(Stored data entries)
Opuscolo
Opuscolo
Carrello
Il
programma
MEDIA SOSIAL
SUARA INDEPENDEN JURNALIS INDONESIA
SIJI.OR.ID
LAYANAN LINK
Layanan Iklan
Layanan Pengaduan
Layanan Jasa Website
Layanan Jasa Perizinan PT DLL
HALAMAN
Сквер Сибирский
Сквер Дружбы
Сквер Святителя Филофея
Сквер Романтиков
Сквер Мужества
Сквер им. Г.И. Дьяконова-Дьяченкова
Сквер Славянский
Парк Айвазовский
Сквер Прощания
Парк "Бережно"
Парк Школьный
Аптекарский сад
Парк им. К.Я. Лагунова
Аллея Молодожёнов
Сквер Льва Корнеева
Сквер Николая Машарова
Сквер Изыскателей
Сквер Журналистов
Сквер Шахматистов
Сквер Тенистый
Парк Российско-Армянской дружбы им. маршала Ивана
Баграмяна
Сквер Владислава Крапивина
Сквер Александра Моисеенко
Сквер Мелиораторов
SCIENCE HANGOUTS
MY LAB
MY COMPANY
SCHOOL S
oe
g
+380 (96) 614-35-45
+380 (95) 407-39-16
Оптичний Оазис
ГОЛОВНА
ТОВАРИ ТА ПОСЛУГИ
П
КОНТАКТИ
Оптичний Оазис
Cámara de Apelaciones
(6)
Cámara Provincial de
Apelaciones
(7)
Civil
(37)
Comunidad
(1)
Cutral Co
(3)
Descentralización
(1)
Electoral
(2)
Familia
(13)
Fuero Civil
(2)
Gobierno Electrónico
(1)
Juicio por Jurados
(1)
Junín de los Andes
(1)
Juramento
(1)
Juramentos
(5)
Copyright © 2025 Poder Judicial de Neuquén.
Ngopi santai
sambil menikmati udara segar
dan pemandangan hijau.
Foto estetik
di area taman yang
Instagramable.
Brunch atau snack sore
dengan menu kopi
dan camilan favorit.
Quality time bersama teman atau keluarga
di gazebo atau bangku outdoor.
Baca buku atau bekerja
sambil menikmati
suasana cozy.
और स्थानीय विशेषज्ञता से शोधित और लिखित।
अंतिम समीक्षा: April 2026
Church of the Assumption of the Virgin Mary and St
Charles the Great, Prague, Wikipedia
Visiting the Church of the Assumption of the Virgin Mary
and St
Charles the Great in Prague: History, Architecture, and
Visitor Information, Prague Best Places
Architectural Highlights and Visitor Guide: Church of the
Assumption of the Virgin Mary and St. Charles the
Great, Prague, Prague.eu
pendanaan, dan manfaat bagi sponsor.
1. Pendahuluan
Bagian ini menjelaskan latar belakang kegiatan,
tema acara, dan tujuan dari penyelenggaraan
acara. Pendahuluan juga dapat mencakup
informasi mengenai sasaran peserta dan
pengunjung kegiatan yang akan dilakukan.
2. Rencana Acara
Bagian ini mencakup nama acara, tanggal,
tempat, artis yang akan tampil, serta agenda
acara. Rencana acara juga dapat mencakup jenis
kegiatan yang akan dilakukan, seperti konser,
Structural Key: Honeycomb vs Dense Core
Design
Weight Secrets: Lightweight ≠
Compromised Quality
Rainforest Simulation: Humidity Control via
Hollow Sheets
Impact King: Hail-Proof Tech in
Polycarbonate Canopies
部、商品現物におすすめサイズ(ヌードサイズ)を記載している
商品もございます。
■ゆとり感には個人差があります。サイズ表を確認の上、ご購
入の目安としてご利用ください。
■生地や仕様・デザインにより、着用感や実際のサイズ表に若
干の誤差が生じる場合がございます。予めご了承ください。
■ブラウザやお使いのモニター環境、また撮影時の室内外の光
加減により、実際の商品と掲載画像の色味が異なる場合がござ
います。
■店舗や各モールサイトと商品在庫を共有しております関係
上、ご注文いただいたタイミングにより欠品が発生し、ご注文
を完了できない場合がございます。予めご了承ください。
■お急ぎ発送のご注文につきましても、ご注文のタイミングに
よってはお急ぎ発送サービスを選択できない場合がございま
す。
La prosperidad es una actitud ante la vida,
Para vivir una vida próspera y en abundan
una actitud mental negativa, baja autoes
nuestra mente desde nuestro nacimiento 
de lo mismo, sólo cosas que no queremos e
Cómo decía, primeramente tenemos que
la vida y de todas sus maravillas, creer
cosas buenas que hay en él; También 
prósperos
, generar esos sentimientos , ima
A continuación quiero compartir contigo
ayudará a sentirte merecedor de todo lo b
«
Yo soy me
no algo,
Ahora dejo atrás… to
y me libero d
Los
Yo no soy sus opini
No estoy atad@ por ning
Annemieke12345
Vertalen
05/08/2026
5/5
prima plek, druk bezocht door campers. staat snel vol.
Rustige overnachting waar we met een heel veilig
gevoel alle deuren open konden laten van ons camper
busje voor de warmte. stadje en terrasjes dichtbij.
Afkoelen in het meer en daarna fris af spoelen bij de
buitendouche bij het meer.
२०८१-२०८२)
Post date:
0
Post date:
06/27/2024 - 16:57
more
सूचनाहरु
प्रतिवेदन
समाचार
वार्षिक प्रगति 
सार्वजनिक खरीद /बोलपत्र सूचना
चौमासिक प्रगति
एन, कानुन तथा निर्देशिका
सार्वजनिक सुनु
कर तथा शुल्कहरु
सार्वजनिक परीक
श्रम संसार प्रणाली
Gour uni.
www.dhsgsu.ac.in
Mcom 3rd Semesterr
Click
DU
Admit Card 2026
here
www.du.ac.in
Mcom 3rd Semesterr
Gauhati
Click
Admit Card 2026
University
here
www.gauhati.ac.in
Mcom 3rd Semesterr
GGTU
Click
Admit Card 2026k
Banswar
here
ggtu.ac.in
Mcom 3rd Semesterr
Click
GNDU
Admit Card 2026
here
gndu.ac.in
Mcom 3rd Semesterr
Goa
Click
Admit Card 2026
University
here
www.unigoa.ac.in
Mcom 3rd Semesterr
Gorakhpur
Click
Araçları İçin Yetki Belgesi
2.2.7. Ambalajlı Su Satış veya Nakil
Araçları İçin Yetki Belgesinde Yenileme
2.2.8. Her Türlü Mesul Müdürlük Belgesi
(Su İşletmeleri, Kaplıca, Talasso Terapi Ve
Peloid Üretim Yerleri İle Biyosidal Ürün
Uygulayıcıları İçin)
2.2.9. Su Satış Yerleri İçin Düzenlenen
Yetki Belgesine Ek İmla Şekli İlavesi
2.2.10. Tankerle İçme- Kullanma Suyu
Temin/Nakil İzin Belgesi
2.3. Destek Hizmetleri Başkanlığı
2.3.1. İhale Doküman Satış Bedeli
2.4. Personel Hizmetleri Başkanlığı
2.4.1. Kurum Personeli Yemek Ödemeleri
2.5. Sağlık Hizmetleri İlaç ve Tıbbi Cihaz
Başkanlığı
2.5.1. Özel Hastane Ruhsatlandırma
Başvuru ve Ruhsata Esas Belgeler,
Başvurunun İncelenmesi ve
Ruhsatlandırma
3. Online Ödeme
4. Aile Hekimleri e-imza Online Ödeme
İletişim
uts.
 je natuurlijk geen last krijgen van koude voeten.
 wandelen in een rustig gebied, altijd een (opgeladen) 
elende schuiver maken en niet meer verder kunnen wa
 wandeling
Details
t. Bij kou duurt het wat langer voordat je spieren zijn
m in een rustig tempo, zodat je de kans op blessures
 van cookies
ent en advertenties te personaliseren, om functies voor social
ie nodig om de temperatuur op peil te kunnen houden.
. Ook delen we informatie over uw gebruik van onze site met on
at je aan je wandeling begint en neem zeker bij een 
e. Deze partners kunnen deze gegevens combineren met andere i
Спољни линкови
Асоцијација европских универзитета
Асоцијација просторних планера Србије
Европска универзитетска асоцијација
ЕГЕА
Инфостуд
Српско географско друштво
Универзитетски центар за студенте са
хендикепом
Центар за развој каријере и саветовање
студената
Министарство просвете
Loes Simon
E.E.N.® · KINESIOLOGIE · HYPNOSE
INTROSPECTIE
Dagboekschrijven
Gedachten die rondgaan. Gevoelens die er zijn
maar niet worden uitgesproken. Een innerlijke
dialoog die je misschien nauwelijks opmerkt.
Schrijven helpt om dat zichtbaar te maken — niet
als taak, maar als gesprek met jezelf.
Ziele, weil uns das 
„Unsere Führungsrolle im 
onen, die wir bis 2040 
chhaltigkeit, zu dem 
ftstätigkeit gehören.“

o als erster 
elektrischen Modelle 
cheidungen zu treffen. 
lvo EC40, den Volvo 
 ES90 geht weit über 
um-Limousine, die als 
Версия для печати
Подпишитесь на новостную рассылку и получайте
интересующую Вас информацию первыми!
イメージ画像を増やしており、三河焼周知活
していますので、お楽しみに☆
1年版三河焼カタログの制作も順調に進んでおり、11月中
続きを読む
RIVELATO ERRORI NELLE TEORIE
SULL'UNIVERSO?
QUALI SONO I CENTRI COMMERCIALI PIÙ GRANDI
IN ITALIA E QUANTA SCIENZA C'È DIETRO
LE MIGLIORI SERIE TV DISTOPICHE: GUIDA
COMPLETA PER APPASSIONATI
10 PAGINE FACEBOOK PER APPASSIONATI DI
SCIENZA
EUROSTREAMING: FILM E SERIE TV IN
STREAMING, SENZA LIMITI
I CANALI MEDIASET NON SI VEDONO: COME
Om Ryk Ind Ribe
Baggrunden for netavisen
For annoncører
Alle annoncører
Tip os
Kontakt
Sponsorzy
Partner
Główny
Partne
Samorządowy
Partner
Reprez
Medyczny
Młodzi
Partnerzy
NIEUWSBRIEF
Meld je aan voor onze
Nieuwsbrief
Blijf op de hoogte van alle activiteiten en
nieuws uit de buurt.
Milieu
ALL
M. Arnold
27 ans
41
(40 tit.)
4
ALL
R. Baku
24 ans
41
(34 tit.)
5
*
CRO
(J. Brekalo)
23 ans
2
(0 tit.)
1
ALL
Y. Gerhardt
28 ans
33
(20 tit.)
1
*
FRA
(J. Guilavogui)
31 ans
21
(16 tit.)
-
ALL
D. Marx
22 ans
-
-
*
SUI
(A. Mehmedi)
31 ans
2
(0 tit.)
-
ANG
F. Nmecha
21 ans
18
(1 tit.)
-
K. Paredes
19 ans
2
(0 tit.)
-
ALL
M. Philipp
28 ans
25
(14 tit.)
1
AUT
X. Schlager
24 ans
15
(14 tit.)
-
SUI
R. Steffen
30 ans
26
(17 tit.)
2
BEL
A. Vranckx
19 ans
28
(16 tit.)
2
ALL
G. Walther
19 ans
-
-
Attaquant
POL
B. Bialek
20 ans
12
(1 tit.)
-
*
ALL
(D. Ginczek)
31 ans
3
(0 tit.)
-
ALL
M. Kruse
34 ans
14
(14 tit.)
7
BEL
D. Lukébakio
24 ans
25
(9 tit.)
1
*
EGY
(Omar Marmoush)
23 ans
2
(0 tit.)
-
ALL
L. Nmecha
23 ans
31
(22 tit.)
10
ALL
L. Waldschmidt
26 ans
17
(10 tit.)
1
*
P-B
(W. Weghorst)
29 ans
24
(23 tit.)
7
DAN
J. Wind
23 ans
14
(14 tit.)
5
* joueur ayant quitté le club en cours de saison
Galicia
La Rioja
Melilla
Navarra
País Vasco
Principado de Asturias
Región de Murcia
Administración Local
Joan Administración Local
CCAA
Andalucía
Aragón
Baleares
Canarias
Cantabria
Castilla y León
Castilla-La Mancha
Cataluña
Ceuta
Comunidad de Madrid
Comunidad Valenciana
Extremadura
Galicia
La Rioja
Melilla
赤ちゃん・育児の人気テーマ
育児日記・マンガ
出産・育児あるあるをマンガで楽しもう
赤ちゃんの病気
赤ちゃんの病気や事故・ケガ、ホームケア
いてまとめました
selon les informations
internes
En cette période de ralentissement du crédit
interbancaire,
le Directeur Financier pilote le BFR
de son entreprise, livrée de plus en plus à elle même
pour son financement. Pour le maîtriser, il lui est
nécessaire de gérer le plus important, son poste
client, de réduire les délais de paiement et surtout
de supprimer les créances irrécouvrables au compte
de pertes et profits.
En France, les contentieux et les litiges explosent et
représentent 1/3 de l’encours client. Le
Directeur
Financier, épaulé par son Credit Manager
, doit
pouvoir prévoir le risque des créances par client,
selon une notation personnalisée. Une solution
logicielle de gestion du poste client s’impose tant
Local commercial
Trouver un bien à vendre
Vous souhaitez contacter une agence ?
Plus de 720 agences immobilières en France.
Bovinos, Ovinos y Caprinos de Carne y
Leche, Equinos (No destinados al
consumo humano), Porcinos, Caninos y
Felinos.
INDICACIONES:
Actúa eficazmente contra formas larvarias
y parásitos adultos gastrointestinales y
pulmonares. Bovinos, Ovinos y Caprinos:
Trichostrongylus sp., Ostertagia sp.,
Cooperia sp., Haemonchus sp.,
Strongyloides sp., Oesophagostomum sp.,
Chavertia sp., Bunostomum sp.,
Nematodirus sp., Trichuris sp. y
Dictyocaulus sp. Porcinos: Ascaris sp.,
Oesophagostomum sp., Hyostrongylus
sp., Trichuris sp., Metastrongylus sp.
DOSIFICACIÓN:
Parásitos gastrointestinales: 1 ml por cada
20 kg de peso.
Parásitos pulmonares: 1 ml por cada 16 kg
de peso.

**About this task:**
Lines to set down from above: the line with "Baca buku atau bekerja", the line with "tempat, artis yang akan tampil, serta agenda", and every line between, each exactly as written.

**Solution:**
Baca buku atau bekerja
sambil menikmati
suasana cozy.
और स्थानीय विशेषज्ञता से शोधित और लिखित।
अंतिम समीक्षा: April 2026
Church of the Assumption of the Virgin Mary and St
Charles the Great, Prague, Wikipedia
Visiting the Church of the Assumption of the Virgin Mary
and St
Charles the Great in Prague: History, Architecture, and
Visitor Information, Prague Best Places
Architectural Highlights and Visitor Guide: Church of the
Assumption of the Virgin Mary and St. Charles the
Great, Prague, Prague.eu
pendanaan, dan manfaat bagi sponsor.
1. Pendahuluan
Bagian ini menjelaskan latar belakang kegiatan,
tema acara, dan tujuan dari penyelenggaraan
acara. Pendahuluan juga dapat mencakup
informasi mengenai sasaran peserta dan
pengunjung kegiatan yang akan dilakukan.
2. Rencana Acara
Bagian ini mencakup nama acara, tanggal,
tempat, artis yang akan tampil, serta agenda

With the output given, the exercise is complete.